Here are a few basic Europe tips that are easy to forget but could make your life easier.

  1. I prefer CityMapper over Google Maps. I find the routing suggestions more sensible, it also gives you optimizations such as which car to board and provide better information on where the best exits are. Picking the right exits can significantly save you time. I found the info alerts to be more up to date. I liked being able to star journeys that I knew I was going to take later.
  2. Get your Apple Pay/Google Wallet setup with a credit card that has no foreign transaction fees. American credit cards are typically chip and signature as opposed to chip and pin. Save the staff from finding a pen and you from signing by using a mobile wallet. In cities like London you can also use Apple Pay to pay for transit. Tip, turn on express mode so you don’t need your face id or passcode to authenticate.
  3. In old touristy buildings such as the Musee d’Orsay, don’t use the elevators unless you need to. In ideal world, there would be more elevators but its a massive understaking to retrofit these buildings. In the case of the Orsay, there's like two public elevators for the whole museum. Save the elevators for those with strollers/wheelchairs and people who have low mobility. You should always give those folks priority.
  4. Forget LonelyPlanet. Have you ever looked at what it recommends for your city? I know I find its recommendations for San Francisco pretty uninspiring. Look to smaller publications that might align to your personality. Personally, I've found a lot of great leads through Monocle. Ask friends you trust or coworkers that might have a connection. Dig on social media and reddit.
  5. I always stock up on sunscreen because in Europe they have more approved sunscreen filters, namely Tinosorb. I’m a big of the European formulation of La Roche Posay so I stock up on that.

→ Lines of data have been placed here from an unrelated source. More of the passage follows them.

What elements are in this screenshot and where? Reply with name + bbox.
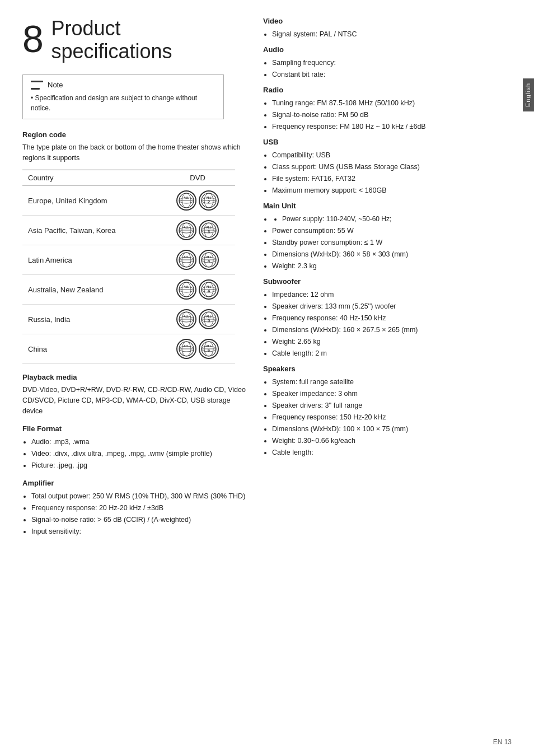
amplifier-section: Amplifier Total output power: 250 W RMS …	[22, 479, 246, 537]
svg-text:ALL: ALL	[184, 226, 189, 229]
usb-list: Compatibility: USB Class support: UMS (U…	[263, 150, 517, 196]
globe-icon: ALL	[176, 220, 196, 240]
svg-text:ALL: ALL	[184, 344, 189, 348]
svg-text:ALL: ALL	[184, 255, 189, 259]
playback-media-title: Playback media	[22, 373, 246, 381]
list-item: Total output power: 250 W RMS (10% THD),…	[31, 491, 246, 502]
country-cell: Latin America	[22, 245, 160, 275]
audio-section: Audio Sampling frequency: Constant bit r…	[263, 45, 517, 80]
globe-icon: ALL	[176, 279, 196, 300]
page: English 8 Product specifications	[0, 0, 534, 756]
country-cell: Asia Pacific, Taiwan, Korea	[22, 216, 160, 245]
list-item: Frequency response: FM 180 Hz ~ 10 kHz /…	[272, 121, 517, 132]
list-item: File system: FAT16, FAT32	[272, 173, 517, 184]
dvd-icons-cell: ALL ALL 5	[160, 305, 235, 334]
country-cell: Europe, United Kingdom	[22, 186, 160, 216]
globe-icon: ALL	[176, 309, 196, 329]
note-header: Note	[31, 81, 216, 90]
speakers-list: System: full range satellite Speaker imp…	[263, 376, 517, 458]
table-row: Australia, New Zealand ALL	[22, 275, 235, 305]
svg-text:4: 4	[208, 259, 210, 264]
svg-text:2: 2	[208, 199, 210, 204]
table-row: China ALL ALL	[22, 334, 235, 364]
globe-icon: ALL	[176, 250, 196, 270]
video-title: Video	[263, 17, 517, 25]
usb-title: USB	[263, 138, 517, 146]
speakers-title: Speakers	[263, 365, 517, 373]
list-item: Power supply: 110-240V, ~50-60 Hz;	[282, 214, 517, 225]
list-item: Impedance: 12 ohm	[272, 289, 517, 300]
radio-list: Tuning range: FM 87.5-108 MHz (50/100 kH…	[263, 97, 517, 132]
chapter-number: 8	[22, 20, 44, 58]
chapter-heading: 8 Product specifications	[22, 17, 246, 63]
svg-text:4: 4	[208, 288, 210, 293]
file-format-title: File Format	[22, 424, 246, 433]
playback-media-text: DVD-Video, DVD+R/+RW, DVD-R/-RW, CD-R/CD…	[22, 385, 246, 416]
list-item: Speaker impedance: 3 ohm	[272, 388, 517, 399]
audio-title: Audio	[263, 45, 517, 54]
main-unit-title: Main Unit	[263, 202, 517, 210]
col-country: Country	[22, 170, 160, 186]
list-item: Dimensions (WxHxD): 160 × 267.5 × 265 (m…	[272, 324, 517, 335]
radio-title: Radio	[263, 86, 517, 94]
list-item: Weight: 0.30~0.66 kg/each	[272, 435, 517, 446]
globe-icon: ALL 2	[199, 190, 219, 211]
svg-text:6: 6	[208, 348, 210, 353]
note-label: Note	[48, 81, 63, 89]
list-item: Input sensitivity:	[31, 526, 246, 537]
list-item: Power supply: 110-240V, ~50-60 Hz;	[272, 213, 517, 225]
speakers-section: Speakers System: full range satellite Sp…	[263, 365, 517, 458]
svg-text:3: 3	[208, 229, 210, 234]
main-unit-section: Main Unit Power supply: 110-240V, ~50-60…	[263, 202, 517, 272]
list-item: Power consumption: 55 W	[272, 225, 517, 236]
list-item: Compatibility: USB	[272, 150, 517, 161]
list-item: Constant bit rate:	[272, 69, 517, 80]
subwoofer-section: Subwoofer Impedance: 12 ohm Speaker driv…	[263, 277, 517, 359]
list-item: Signal-to-noise ratio: > 65 dB (CCIR) / …	[31, 514, 246, 525]
country-cell: Russia, India	[22, 305, 160, 334]
region-code-description: The type plate on the back or bottom of …	[22, 142, 246, 164]
subwoofer-list: Impedance: 12 ohm Speaker drivers: 133 m…	[263, 289, 517, 359]
main-unit-list: Power supply: 110-240V, ~50-60 Hz; Power…	[263, 213, 517, 272]
note-icon	[31, 81, 43, 90]
left-column: 8 Product specifications Note • Specific…	[22, 17, 257, 739]
list-item: System: full range satellite	[272, 376, 517, 388]
table-row: Latin America ALL	[22, 245, 235, 275]
list-item: Frequency response: 40 Hz-150 kHz	[272, 312, 517, 324]
svg-text:ALL: ALL	[184, 196, 189, 199]
globe-icon: ALL 6	[199, 339, 219, 359]
dvd-icons-cell: ALL ALL 4	[160, 245, 235, 275]
list-item: Class support: UMS (USB Mass Storage Cla…	[272, 161, 517, 172]
subwoofer-title: Subwoofer	[263, 277, 517, 286]
page-footer: EN 13	[493, 738, 512, 746]
main-content: 8 Product specifications Note • Specific…	[0, 0, 534, 756]
list-item: Weight: 2.3 kg	[272, 260, 517, 272]
list-item: Video: .divx, .divx ultra, .mpeg, .mpg, …	[31, 448, 246, 459]
list-item: Standby power consumption: ≤ 1 W	[272, 237, 517, 248]
svg-text:5: 5	[208, 318, 210, 323]
dvd-icons-cell: ALL ALL 4	[160, 275, 235, 305]
country-cell: Australia, New Zealand	[22, 275, 160, 305]
list-item: Tuning range: FM 87.5-108 MHz (50/100 kH…	[272, 97, 517, 109]
dvd-icons-cell: ALL ALL 2	[160, 186, 235, 216]
list-item: Audio: .mp3, .wma	[31, 436, 246, 447]
video-list: Signal system: PAL / NTSC	[263, 29, 517, 40]
region-code-title: Region code	[22, 130, 246, 139]
usb-section: USB Compatibility: USB Class support: UM…	[263, 138, 517, 196]
dvd-icons-cell: ALL ALL 6	[160, 334, 235, 364]
note-text: • Specification and design are subject t…	[31, 93, 216, 113]
amplifier-title: Amplifier	[22, 479, 246, 487]
list-item: Maximum memory support: < 160GB	[272, 185, 517, 196]
chapter-title: Product specifications	[51, 17, 172, 63]
country-cell: China	[22, 334, 160, 364]
list-item: Signal system: PAL / NTSC	[272, 29, 517, 40]
list-item: Signal-to-noise ratio: FM 50 dB	[272, 109, 517, 120]
radio-section: Radio Tuning range: FM 87.5-108 MHz (50/…	[263, 86, 517, 132]
table-row: Asia Pacific, Taiwan, Korea ALL	[22, 216, 235, 245]
list-item: Frequency response: 20 Hz-20 kHz / ±3dB	[31, 502, 246, 514]
dvd-icons-cell: ALL ALL 3	[160, 216, 235, 245]
file-format-list: Audio: .mp3, .wma Video: .divx, .divx ul…	[22, 436, 246, 471]
amplifier-list: Total output power: 250 W RMS (10% THD),…	[22, 491, 246, 537]
list-item: Weight: 2.65 kg	[272, 336, 517, 347]
note-box: Note • Specification and design are subj…	[22, 74, 224, 119]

  6. Shopping. More and brands are able to ship to the US but between the cost and hassle of import duties/customs, it’s still nice to browse some smaller brands that are harder to get in U.S. Some favorites include Bellerose, Soeur, Samsøe & Samsøe, Numph, Sita Murt, des petits hauts, and TOAST. I've got more faves but those are some that I can think of off the top of my head. Sezane, COS, Mango, &Other Stories, and ba&sh have a pretty good presence in the US but still are some of my faves to shop at.
  7. European luxury goods can be cheaper and if you shop tax free, that could mean around 20% back. Depends on the currency and whether the store offers it. Bring your passport, though some will accept a photo of the passport.
  8. If you go to Europe enough, just get a dedicated Schuko plug. The global adapters are notorious for their poor longevity. They aren’t always the cheapest either. Instead a pack of 6 schuko adapters will only set you back $10.
  9. If your hair straightener, blow dryer, etc isn’t dual voltage it will need a voltage adapter. I would just leave those at home.
  10. And general advice. Pack some basics into your carry on. At the minimum some fresh underwear. When my flight home got canceled, I got separated from my checked bag. I was relieved that I had a change of clothes in my carry on. It sounds like a no brainer but I almost ignored this!